Adding a citizenship question to the 2020 census will further weaken the count. Children in immigrant families are already at risk of being undercounted for a number of reasons, such as language barriers; living in larger, multi-generational families; and having confidentiality concerns. 

CLASP’s research on young children in immigrant families shows that the Administration’s anti-immigrant policy and rhetoric have created a climate of fear. Many immigrants are afraid to access public benefits, even on behalf of their U.S. citizen children. Early reports suggest that many families would similarly be afraid to identify themselves as non-citizens and would ultimately choose not to fill out the census.
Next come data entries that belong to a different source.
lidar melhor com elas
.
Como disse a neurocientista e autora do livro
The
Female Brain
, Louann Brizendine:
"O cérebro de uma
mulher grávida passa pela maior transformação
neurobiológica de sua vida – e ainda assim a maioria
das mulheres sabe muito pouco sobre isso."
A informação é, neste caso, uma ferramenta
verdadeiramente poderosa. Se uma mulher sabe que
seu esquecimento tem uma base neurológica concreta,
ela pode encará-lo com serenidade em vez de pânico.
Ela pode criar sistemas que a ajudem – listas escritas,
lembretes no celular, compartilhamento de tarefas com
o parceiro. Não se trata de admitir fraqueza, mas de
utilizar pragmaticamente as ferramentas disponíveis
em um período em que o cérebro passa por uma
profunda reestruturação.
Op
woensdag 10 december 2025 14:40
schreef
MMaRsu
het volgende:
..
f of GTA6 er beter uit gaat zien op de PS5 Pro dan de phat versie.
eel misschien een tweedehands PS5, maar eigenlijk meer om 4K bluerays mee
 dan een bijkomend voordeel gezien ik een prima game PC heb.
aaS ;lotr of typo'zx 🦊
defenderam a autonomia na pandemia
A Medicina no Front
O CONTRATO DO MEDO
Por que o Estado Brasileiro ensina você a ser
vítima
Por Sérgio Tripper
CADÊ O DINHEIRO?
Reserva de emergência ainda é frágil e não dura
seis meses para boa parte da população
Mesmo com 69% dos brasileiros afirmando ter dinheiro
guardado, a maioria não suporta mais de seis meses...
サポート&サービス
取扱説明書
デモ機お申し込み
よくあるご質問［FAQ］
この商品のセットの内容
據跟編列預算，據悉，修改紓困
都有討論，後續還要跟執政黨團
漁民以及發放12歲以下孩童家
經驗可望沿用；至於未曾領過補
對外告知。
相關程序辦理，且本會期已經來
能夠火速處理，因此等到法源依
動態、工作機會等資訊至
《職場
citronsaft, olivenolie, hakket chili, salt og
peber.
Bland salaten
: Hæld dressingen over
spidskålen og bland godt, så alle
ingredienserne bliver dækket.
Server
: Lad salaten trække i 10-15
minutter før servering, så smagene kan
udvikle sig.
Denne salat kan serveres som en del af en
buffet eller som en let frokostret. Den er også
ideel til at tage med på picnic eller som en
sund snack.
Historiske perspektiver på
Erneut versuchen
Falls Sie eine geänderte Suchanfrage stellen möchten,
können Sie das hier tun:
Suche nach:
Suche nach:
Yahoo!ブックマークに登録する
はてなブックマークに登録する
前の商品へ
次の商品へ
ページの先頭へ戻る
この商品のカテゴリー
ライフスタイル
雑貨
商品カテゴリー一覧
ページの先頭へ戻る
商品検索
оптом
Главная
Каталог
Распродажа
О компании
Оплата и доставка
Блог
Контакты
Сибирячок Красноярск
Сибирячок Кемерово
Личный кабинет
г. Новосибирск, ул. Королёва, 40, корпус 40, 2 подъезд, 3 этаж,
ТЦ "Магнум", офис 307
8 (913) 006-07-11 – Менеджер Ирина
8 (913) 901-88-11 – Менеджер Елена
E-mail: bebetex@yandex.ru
With more than a quarter of children under age 5 living in an immigrant family, the Administration’s decision could make the 2020 census one of the least accurate in recent history.

Census data are used daily by researchers, policymakers, government officials, and businesses. Researchers use the information to understand our country’s changing demographics. Policymakers use census data to determine federal funding for our most important domestic programs, including Medicaid, Head Start, and the Children’s Health Insurance Program (CHIP). In FY 2015, Congress allocated more than $675 billion using funding formulas that are based on census data. When the census leaves out young children, their communities receive fewer resources than they deserve. Worse, the children with the greatest need are also the ones most likely to be missed.

Our youngest children should be a priority, not an oversight. The Trump Administration should work to improve the count of young children—not reduce the census’s accuracy.